Au titre des nouvelles dispositions, il est à noter plus particulièrement :
- que lorsqu’une personne mise en examen est soumise à un contrôle judiciaire avec obligation de se soumettre à un traitement ou à des soins, le juge d’instruction adresse une copie de la décision au médecin ou au psychologue chargé de suivre la personne, ainsi que les rapports d’expertise réalisés au cours de l’enquête ou de l’instruction (CPP, art. 138, 10° mod.). Le juge de l’application des peines en fait de même pour la personne condamnée et placée sous le régime de la mise à l’épreuve (C. pén. art. 132-45, 3° mod.) ;
- qu’en cas de poursuites pour l’une des infractions de nature sexuelles commises à l’encontre d’un mineur prévues par l’article 706-47 du Code de procédure pénale, le juge d’instruction ou le JLD peut décider dans son ordonnance de placement sous contrôle judiciaire, qu’une copie de cette ordonnance sera transmise à la personne chez qui le mis en examen établit sa résidence.

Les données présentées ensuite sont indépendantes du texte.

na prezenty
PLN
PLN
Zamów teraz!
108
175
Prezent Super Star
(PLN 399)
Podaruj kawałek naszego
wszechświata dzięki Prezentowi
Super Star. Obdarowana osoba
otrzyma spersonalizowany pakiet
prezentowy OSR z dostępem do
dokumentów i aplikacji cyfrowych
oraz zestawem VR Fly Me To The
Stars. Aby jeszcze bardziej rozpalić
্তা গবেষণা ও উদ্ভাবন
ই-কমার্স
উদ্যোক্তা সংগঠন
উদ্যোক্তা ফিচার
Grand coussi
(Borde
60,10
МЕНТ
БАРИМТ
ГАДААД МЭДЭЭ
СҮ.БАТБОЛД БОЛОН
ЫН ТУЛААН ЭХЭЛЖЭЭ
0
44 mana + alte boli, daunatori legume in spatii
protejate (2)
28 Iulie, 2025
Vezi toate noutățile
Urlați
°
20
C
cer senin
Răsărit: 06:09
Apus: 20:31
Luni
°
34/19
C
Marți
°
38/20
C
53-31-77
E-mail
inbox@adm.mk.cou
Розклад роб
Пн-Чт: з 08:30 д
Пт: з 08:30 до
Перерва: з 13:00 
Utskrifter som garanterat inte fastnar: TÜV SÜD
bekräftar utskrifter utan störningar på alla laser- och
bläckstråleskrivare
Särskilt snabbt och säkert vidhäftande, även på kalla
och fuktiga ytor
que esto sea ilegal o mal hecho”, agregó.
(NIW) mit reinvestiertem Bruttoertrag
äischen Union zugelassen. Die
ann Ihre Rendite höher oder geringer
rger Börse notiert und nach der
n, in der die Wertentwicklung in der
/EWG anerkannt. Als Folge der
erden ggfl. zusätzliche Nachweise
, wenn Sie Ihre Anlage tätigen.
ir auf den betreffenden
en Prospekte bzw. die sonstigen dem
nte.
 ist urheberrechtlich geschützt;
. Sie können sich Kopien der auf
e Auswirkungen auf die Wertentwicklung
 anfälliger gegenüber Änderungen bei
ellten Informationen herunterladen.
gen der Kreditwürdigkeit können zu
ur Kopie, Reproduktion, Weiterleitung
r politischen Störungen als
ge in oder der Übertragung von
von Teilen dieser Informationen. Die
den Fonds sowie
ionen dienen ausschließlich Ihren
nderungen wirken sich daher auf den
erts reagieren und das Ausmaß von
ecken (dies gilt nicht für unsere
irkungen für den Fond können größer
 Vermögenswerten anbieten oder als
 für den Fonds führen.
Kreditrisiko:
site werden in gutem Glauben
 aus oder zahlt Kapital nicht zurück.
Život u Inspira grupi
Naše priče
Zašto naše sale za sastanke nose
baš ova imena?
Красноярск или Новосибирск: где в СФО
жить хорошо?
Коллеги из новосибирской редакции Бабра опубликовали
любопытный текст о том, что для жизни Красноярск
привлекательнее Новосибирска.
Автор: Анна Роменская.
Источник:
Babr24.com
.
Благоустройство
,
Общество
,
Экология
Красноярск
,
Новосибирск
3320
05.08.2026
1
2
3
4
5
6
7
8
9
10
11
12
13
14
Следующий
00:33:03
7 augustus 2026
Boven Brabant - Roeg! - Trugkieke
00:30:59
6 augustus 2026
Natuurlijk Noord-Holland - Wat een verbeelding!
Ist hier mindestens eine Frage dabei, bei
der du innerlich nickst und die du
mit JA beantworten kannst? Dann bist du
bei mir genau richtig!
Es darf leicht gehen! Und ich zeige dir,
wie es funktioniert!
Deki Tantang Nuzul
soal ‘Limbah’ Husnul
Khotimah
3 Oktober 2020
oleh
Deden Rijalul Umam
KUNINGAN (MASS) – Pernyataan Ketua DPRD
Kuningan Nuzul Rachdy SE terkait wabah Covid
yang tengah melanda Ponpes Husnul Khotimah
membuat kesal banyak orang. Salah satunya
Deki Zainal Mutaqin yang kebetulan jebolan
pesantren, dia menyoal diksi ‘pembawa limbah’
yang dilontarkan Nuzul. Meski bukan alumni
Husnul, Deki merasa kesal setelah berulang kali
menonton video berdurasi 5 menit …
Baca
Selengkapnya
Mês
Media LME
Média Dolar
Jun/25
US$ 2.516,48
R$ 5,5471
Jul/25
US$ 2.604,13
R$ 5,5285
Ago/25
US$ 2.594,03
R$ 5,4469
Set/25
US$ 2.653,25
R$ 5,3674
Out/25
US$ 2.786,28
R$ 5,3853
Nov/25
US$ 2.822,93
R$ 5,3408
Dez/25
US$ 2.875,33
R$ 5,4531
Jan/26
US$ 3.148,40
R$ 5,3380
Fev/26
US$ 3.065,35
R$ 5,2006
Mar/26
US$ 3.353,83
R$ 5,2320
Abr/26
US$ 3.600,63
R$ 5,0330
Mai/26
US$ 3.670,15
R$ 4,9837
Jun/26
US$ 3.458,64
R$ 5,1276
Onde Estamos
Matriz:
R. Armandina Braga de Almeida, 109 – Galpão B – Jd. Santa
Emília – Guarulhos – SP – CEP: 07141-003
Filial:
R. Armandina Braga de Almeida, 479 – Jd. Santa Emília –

Cette transmission est obligatoire à l’égard de l’autorité académique, et le cas échéant du chef d’établissement concerné, si la personne mise en examen est scolarisée ou a vocation à poursuivre sa scolarité dans un établissement scolaire, public ou privé. Le juge d’instruction doit aussi informer ces autorités des décisions modifiant les obligations du contrôle judiciaire ayant une incidence sur le lieu ou le mode de scolarisation de la personne (CPP, art. 138-2 créé). Le juge d’application des peines doit procéder de même si une personne placée sous son contrôle a été condamnée pour de tels faits (CPP, art. 712-22-1 créé) ;
- que tous les auteurs d’infractions sexuelles ou violentes, en état de récidive légale, doivent se présenter mensuellement aux services de police ou de gendarmerie de leur domicile (CPP, art. 706-53-5, al. 4 mod.) ;
- que dans le cadre du bilan de personnalité auquel sont soumis tous les détenus, le médecin traitant du condamné (à qui sont transmis tous les rapports d’expertise réalisés pendant la procédure) délivre au JAP, au moins une fois par trimestre des attestations indiquant si son patient suit ou non de façon régulière le traitement proposé, afin que ce magistrat puisse se prononcer sur un éventuel aménagement de peine (CPP, art. 717-1, al. 5 mod.) ;
- qu’à partir du 1er janvier 2014, un mineur à l’encontre duquel sera prononcée, soit une mesure ou une sanction éducative, soit une peine ferme privative de liberté, devra être convoqué dans un délai maximum de 5 jours ouvrables devant le service de la PJJ pour mettre en oeuvre ladite décision (Ord. n° 45-174, 2 févr. 1945, art. 12-3 créé).